WNBA Expansion: The Big and Needed Change

WNBA commissioner Cathy Engelbert hears one question repeatedly, the same one her predecessors have been asked for more than a decade: When will the 12-team WNBA expand?

Photo Courtesy of ESPN

Photo Courtesy of ESPN

The WNBA played a preseason game in Toronto earlier in the season; the Minnesota Lynx met the Chicago Sky at Scotiabank Arena, and the question comes up even more precisely. Will Canada’s most populous city, home of the NBA’s Toronto Raptors, get a WNBA expansion team?

Toronto has long been on the list of cities in the mix. Engelbert said she would like to see two more teams come into the league in the foreseeable future. The Bay Area, Toronto; Denver; Austin, Texas; Nashville, Tennessee; Charlotte, North Carolina; and Portland, Oregon, were some of the potential sites she mentioned.
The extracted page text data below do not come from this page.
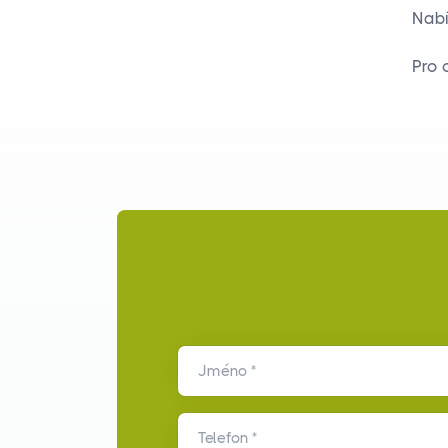
Nabí
Pro 
Jméno *
Telefon *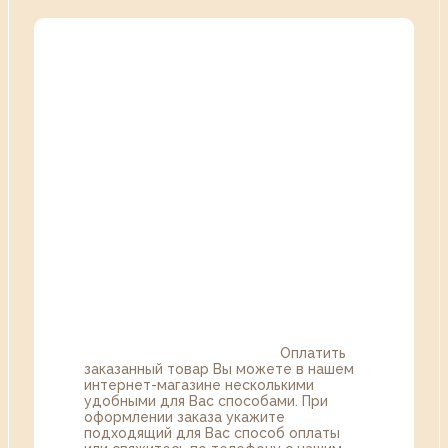
Оплатить
заказанный товар Вы можете в нашем
интернет-магазине несколькими
удобными для Вас способами. При
оформлении заказа укажите
подходящий для Вас способ оплаты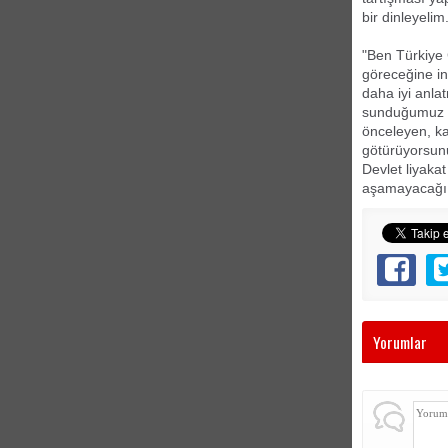
bir dinleyelim
"Ben Türkiye 
göreceğine in
daha iyi anla
sunduğumuz se
önceleyen, ka
götürüyorsunu
Devlet liyakat
aşamayacağı,
Yorumlar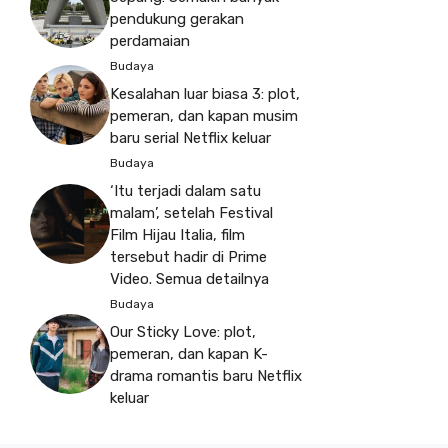
pendukung gerakan
perdamaian
Budaya
Kesalahan luar biasa 3: plot,
pemeran, dan kapan musim
baru serial Netflix keluar
Budaya
‘Itu terjadi dalam satu
malam’, setelah Festival
Film Hijau Italia, film
tersebut hadir di Prime
Video. Semua detailnya
Budaya
Our Sticky Love: plot,
pemeran, dan kapan K-
drama romantis baru Netflix
keluar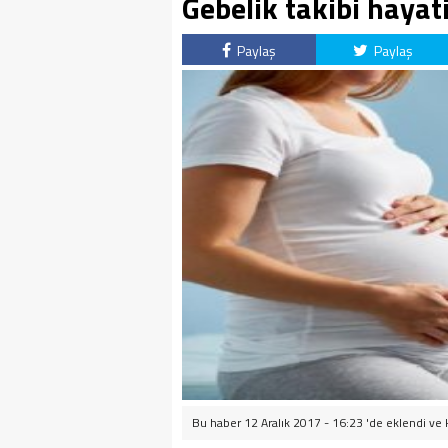
Gebelik takibi hayat
Paylaş
Paylaş
Bu haber 12 Aralık 2017 - 16:23 'de eklendi ve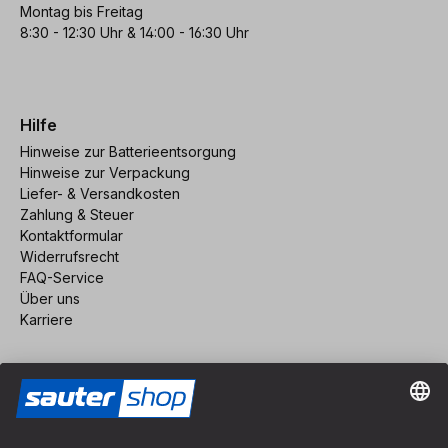
Montag bis Freitag
8:30 - 12:30 Uhr & 14:00 - 16:30 Uhr
Hilfe
Hinweise zur Batterieentsorgung
Hinweise zur Verpackung
Liefer- & Versandkosten
Zahlung & Steuer
Kontaktformular
Widerrufsrecht
FAQ-Service
Über uns
Karriere
Vertrag widerrufen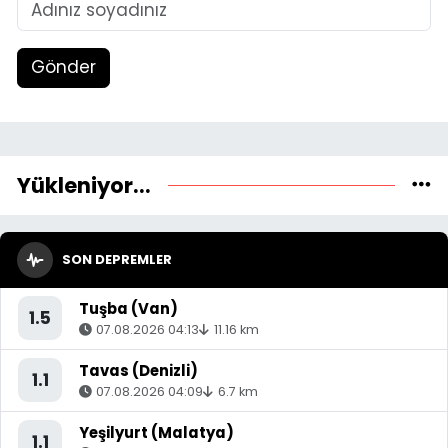
Gönder
Yükleniyor...
SON DEPREMLER
Tuşba (Van)
1.5
07.08.2026 04:13
11.16 km
Tavas (Denizli)
1.1
07.08.2026 04:09
6.7 km
Yeşilyurt (Malatya)
1.1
The two cities previously had WNBA teams affiliated with the NBA, but both disbanded. The Charlotte Sting was an original WNBA franchise in 1997 that folded after the 2006 season. The Portland Fire barely had time to get established before it folded, running from 2000 to 2002.

The Fire symbolizes the pitfalls of the WNBA’s first wave of expansion. Teams launched ostensibly with the support of NBA franchises (required until 2003) when independent owners entered the league but found there needed to be a long-term commitment.  The Miami Sol also lasted from just 2000 to 2002.

The 2000-02 period was when the WNBA, which began with eight teams in 1997, was at its largest, with 16 teams. The league has consisted of 12 since 2010.

The Atlanta Dream launched in 2008 and is the league’s most recent expansion team. Franchises have moved since then: The Detroit Shock (which began in 1998) relocated in 2010 to be the Tulsa Shock, which then moved and became the Dallas Wings in 2016. As well as the San Antonio Stars, who began as an original WNBA team in 1997 in Utah before going to Texas, moved in 2018 and became the Las Vegas Aces.

But 15 years have passed since a new franchise came into the league, which is why talk of expansion always prompts more caution than optimism from longtime observers of the WNBA. We’ve heard “There continues to be dialogue with potential owners” or some version for a long time.

What’s holding back expansion? Which cities seem the most likely for teams? What is a reasonable time frame? Here is a look at the expansion situation in the WNBA.

Let’s put it this way: Some cities/areas have been discussed more and have some ownership infrastructure. California’s Bay Area tops that list.

The Sacramento Monarchs were one of the original eight teams but folded after the 2009 season after of the global financial crisis of 2007-09. With the loss of the Monarchs, the Los Angeles Sparks(another original franchise) are the only WNBA team left in California.  For a brief time, the Sparks were rumored to be on the move to the Bay Area before they were bought in 2014 by their current ownership group, which includes Los Angeles Lakers legend Magic Johnson.

There are thought to be two potential owners in the Bay Area. The African American Sports & Entertainment Group, which includes former WNBA player Alana Beard, hopes to bring a WNBA team to play at Oakland Arena. That’s the former home of the NBA’s Golden State Warriors, who now play at Chase Center in San Francisco and have long been rumored to have interest in a WNBA franchise, too.

Engelbert has been on record saying it “doesn’t seem right” that the Bay Area, home to the women’s college basketball powerhouse Stanford Cardinal, doesn’t have a WNBA team.

Toronto appears to also be higher on the expansion potential list, with the preseason game as more evidence.

“This is a major step forward for Canada,” said Seattle Storm guard Kia Nurse, a native of Hamilton, Ontario. “Someone asked me the other day: ‘What’s your first memory of the WNBA?’ I’m like, ‘I don’t know, college?’ We didn’t have it on TV in Canada. You didn’t see it.

“Now that they can see these games … to have this game in person and be able to go out there and see [Canadians] Bridget Carleton, Natalie Achonwa, now you’re seeing people who have come from similar parts to where you live. It’s a bit of a test run to prove to the WNBA that there is a market there, and people are excited.

Maple Leaf Sports and Entertainment owns the NHL’s Toronto Maple Leafs, the NBA’s Raptors, the Argonauts of the CFL, and Toronto FC of MLS, which has looked into what it might take to bring in a WNBA team.

Expanding the WNBA to Toronto would be very big for the league to get more attention and a bigger brand, especially with Toronto natives being very loyal to all of their sports teams.